Living in an 1840s house limits the amount of sunlight available to both occupants and houseplants. Windows are small and not especially numerous as back then, they would be seen more as energy/heat wasting units than as illuminating elements. For years, I have been bringing houseplants to work at the UConn Soil Nutrient Analysis Lab as the lighting, both internal and external is vastly improved when compared to what I could offer at home.

Trying to be restrained but yet being a plant nerd has been a hard dichotomy to attend to. Oh, what a gorgeous plant, I simply have to have it! No, you have no place in your house where it can grow!
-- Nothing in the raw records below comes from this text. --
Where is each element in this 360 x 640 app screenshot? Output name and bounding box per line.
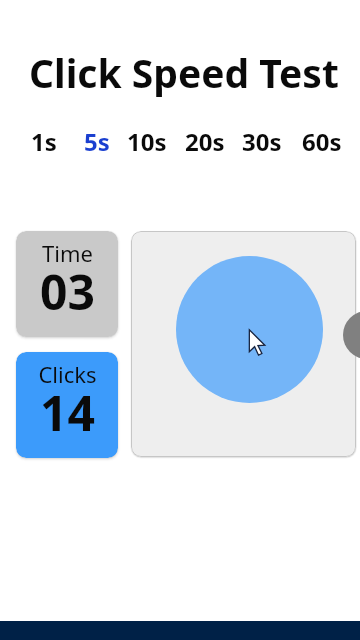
button[interactable]: Click here	[131, 231, 356, 457]
button[interactable]: 5s	[77, 121, 117, 159]
staticText: 03	[40, 259, 95, 324]
staticText: Time	[42, 238, 93, 268]
button[interactable]: 60s	[295, 121, 349, 159]
button[interactable]: 30s	[235, 121, 289, 159]
button[interactable]: Clicks	[16, 352, 118, 458]
staticText: Clicks	[38, 359, 97, 389]
staticText: Click Speed Test	[29, 46, 339, 99]
staticText: 10s	[127, 125, 167, 155]
staticText: 20s	[185, 125, 225, 155]
button[interactable]: 10s	[120, 121, 174, 159]
staticText: 14	[40, 380, 95, 445]
button[interactable]: Time	[16, 231, 118, 337]
button[interactable]: 1s	[24, 121, 64, 159]
button[interactable]: Next	[343, 311, 360, 359]
staticText: 1s	[31, 125, 57, 155]
button[interactable]: 20s	[178, 121, 232, 159]
staticText: 5s	[84, 125, 110, 155]
staticText: 30s	[242, 125, 282, 155]
staticText: 60s	[302, 125, 342, 155]
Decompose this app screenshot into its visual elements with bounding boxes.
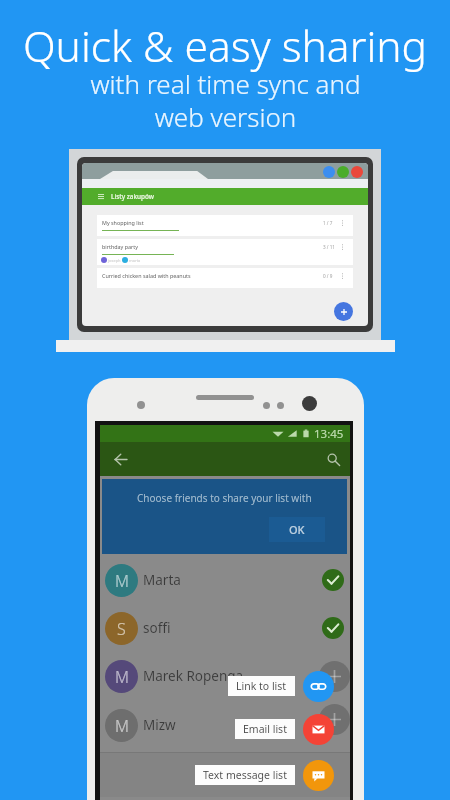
button[interactable]: Back [107,446,133,472]
staticText: Link to list [236,679,287,693]
button[interactable]: Email list [303,714,334,745]
button[interactable]: Link to list [236,676,287,696]
button[interactable]: Search [320,446,346,472]
button[interactable]: Curried chicken salad with peanuts [97,268,353,288]
button[interactable]: M [100,652,350,700]
button[interactable]: Link to list [303,671,334,702]
staticText: Email list [243,722,287,736]
staticText: S [117,618,126,640]
staticText: Choose friends to share your list with [137,491,312,505]
staticText: Text message list [203,768,287,782]
button[interactable]: Selected [322,617,344,639]
staticText: OK [289,522,305,537]
staticText: joseph [107,258,122,263]
staticText: Quick & easy sharing [23,17,427,75]
staticText: My shopping list [102,219,144,226]
staticText: 1 / 7 [323,220,333,226]
button[interactable]: Add list [334,302,353,321]
staticText: marta [128,258,142,263]
staticText: Marta [143,571,181,589]
staticText: Curried chicken salad with peanuts [102,272,191,279]
button[interactable]: Text message list [303,760,334,791]
staticText: with real time sync and web version [90,66,361,135]
staticText: Marek Ropenga [143,667,244,685]
button[interactable]: OK [269,517,325,542]
button[interactable]: M [100,556,350,604]
button[interactable]: Selected [322,569,344,591]
button[interactable]: birthday party [97,239,353,265]
staticText: 13:45 [314,426,344,442]
staticText: birthday party [102,243,138,250]
button[interactable]: Email list [243,719,287,739]
button[interactable]: Text message list [203,765,287,785]
button[interactable]: S [100,604,350,652]
staticText: M [115,570,129,592]
staticText: M [115,666,129,688]
button[interactable]: M [100,701,350,749]
staticText: 0 / 9 [323,273,333,279]
staticText: M [115,715,129,737]
staticText: Listy zakupów [111,192,154,201]
staticText: 3 / 11 [323,244,335,250]
button[interactable]: My shopping list [97,215,353,236]
staticText: soffi [143,619,171,637]
staticText: Mizw [143,716,176,734]
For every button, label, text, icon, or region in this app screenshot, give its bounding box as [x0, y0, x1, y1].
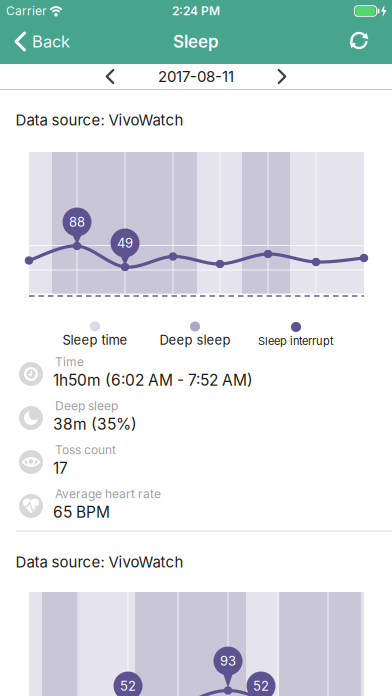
staticText: 38m (35%) [53, 415, 137, 433]
staticText: 52 [253, 678, 269, 694]
staticText: 52 [120, 678, 136, 694]
staticText: 2:24 PM [172, 4, 220, 18]
staticText: Time [55, 355, 84, 369]
staticText: 49 [117, 235, 133, 251]
staticText: Deep sleep [160, 332, 230, 348]
staticText: Back [32, 32, 70, 52]
staticText: 1h50m (6:02 AM - 7:52 AM) [53, 371, 253, 389]
staticText: Sleep interrupt [258, 334, 334, 348]
button[interactable]: Back [10, 24, 74, 60]
button[interactable]: Previous day [95, 64, 125, 90]
staticText: Sleep [173, 31, 219, 52]
staticText: 17 [53, 459, 68, 477]
staticText: Data source: VivoWatch [16, 111, 184, 129]
staticText: Data source: VivoWatch [16, 553, 184, 571]
staticText: Toss count [55, 443, 116, 457]
button[interactable]: Sync [341, 22, 377, 58]
staticText: 93 [220, 653, 236, 669]
staticText: Carrier [6, 4, 47, 18]
staticText: Deep sleep [55, 399, 118, 413]
staticText: Average heart rate [55, 487, 161, 501]
button[interactable]: Next day [267, 64, 297, 90]
staticText: 2017-08-11 [158, 67, 234, 86]
staticText: Sleep time [62, 332, 128, 348]
staticText: 88 [69, 214, 85, 230]
staticText: 65 BPM [53, 503, 110, 521]
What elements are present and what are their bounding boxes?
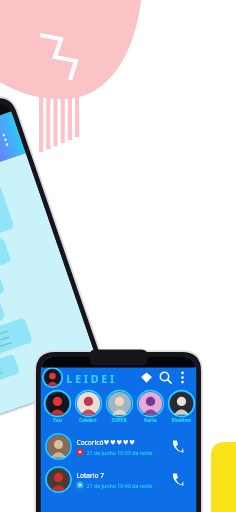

The two things I desire in my next home are a garage and plenty of windows.     

Last weekend, my sisters and I took a ride to Logee’s in Danielson, CT. They have several greenhouses filled with tropical plants, many in full bloom lighting up the cloudy, cold winter day. Logee’s has been around since 1892. It began as a cut flower business started by William D. Logee. He became enraptured with both tropical and unusual plants. In 1900, he purchased a Ponderosa lemon from Philadelphia and planted it in his greenhouse and 123 years later, it still is growing and producing huge lemons today!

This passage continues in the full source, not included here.